We expressly reserve the right to amend or terminate the exchange offer, and not to accept for exchange any old Notes that we have not yet accepted for exchange, if any of the conditions of the exchange offer specified below under “Conditions to the Exchange Offer” are not satisfied. In the event of a material change in the exchange offer, including the waiver of a material condition, we will extend the offer period if necessary so that at least five business days remain in the exchange offer following notice of the material change.

 

   

We will give oral or written notice of any extension, amendment, termination or non-acceptance described above to holders of the old Notes promptly. If we extend the expiration date, we will give notice by means of a press release or other public announcement no later than 9:00 a.m., New York City time, on the business day after the previously scheduled expiration date. Without limiting the manner in which we may choose to make any public announcement and subject to applicable law, we will have no obligation to publish, advertise or otherwise communicate any public announcement other than by issuing a release to Business Wire.

 

   

Holders of old Notes do not have any appraisal or dissenters’ rights in connection with the exchange offer.

 

   

Old Notes which are not tendered for exchange or are tendered but not accepted in connection with the exchange offer will remain outstanding and be entitled to the benefits of the indenture, but will not be entitled to any further registration rights under the registration rights agreement.

 

   

We intend to conduct the exchange offer in accordance with the applicable requirements of the Exchange Act and the rules and regulations of the SEC thereunder.

 

   

By executing, or otherwise becoming bound by, the letter of transmittal, you will be making the representations described below to us. See “—Resales of the New Notes.”

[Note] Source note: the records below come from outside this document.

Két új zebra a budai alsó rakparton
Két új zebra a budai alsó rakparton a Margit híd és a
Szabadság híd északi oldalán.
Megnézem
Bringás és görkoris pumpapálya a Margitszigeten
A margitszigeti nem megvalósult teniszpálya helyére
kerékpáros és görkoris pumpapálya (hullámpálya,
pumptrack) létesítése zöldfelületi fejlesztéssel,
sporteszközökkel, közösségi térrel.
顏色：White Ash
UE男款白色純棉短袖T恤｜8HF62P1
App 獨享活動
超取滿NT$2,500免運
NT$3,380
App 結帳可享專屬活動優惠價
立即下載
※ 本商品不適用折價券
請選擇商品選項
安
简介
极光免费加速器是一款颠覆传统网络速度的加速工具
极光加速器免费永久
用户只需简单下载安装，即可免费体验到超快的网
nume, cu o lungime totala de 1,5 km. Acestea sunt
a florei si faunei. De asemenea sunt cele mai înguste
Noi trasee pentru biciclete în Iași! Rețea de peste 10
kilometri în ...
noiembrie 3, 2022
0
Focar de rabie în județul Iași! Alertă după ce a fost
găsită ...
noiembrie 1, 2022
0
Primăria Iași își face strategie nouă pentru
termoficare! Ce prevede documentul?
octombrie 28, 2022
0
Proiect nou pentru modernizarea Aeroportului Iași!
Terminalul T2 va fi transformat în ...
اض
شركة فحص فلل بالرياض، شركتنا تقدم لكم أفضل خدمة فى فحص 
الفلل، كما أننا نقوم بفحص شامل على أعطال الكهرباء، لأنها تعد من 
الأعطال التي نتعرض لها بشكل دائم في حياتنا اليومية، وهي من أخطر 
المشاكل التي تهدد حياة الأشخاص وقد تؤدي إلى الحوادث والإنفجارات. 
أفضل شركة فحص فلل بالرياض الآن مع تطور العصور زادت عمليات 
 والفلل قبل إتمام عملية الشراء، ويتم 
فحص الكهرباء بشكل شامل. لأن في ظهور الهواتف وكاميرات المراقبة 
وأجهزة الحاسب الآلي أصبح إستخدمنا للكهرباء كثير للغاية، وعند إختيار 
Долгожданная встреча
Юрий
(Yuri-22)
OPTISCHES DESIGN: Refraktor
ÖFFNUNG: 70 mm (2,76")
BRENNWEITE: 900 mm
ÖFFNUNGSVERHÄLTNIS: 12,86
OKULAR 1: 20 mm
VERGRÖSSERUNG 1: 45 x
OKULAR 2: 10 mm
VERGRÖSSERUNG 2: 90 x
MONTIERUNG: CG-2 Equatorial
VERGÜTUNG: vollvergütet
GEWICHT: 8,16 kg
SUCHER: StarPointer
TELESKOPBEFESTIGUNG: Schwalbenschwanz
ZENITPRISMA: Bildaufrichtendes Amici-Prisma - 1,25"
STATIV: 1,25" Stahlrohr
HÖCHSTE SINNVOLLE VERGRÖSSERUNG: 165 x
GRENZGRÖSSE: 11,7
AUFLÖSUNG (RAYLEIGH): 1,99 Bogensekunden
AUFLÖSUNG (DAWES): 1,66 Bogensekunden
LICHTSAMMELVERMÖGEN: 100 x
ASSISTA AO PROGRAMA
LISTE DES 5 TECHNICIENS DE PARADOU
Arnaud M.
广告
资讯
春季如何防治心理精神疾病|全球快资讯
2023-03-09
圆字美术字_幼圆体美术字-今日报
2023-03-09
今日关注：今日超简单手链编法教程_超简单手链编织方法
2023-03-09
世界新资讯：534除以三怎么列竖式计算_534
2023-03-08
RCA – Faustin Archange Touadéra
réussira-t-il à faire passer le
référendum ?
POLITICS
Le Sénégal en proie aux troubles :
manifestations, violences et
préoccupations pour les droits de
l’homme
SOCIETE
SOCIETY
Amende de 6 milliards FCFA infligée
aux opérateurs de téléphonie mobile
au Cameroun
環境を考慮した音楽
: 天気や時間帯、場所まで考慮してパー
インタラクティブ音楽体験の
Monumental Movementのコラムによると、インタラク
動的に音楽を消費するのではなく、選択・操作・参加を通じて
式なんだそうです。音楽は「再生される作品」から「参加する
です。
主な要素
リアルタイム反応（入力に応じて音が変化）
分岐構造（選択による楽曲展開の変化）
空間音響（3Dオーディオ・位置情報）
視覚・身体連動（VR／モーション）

Important rules concerning the exchange offer

You should note that:

 

   

All questions as to the validity, form, eligibility, time of receipt and acceptance of old Notes tendered for exchange will be determined by the Company in its sole discretion, which determination shall be final and binding.

 

   

We reserve the absolute right to reject any and all tenders of any particular old Notes not properly tendered or to not accept any particular old Notes which acceptance might, in our judgment or the judgment of our counsel, be unlawful.

 

   

We also reserve the absolute right to waive any defects or irregularities or conditions of the exchange offer as to any particular old Notes either before or after the expiration date, including the right to waive the ineligibility of any holder who seeks to tender old Notes in the exchange offer. Unless we agree to waive any defect or irregularity in connection with the tender of old Notes for exchange, you must cure any defect or irregularity within any reasonable period of time as we shall determine.

 

   

Our interpretation of the terms and conditions of the exchange offer as to any particular old Notes either before or after the expiration date shall be final and binding on all parties.

 

   

Neither the Company, the exchange agent nor any other person shall be under any duty to give notification of any defect or irregularity with respect to any tender of old Notes for exchange, nor shall any of them incur any liability for failure to give any notification.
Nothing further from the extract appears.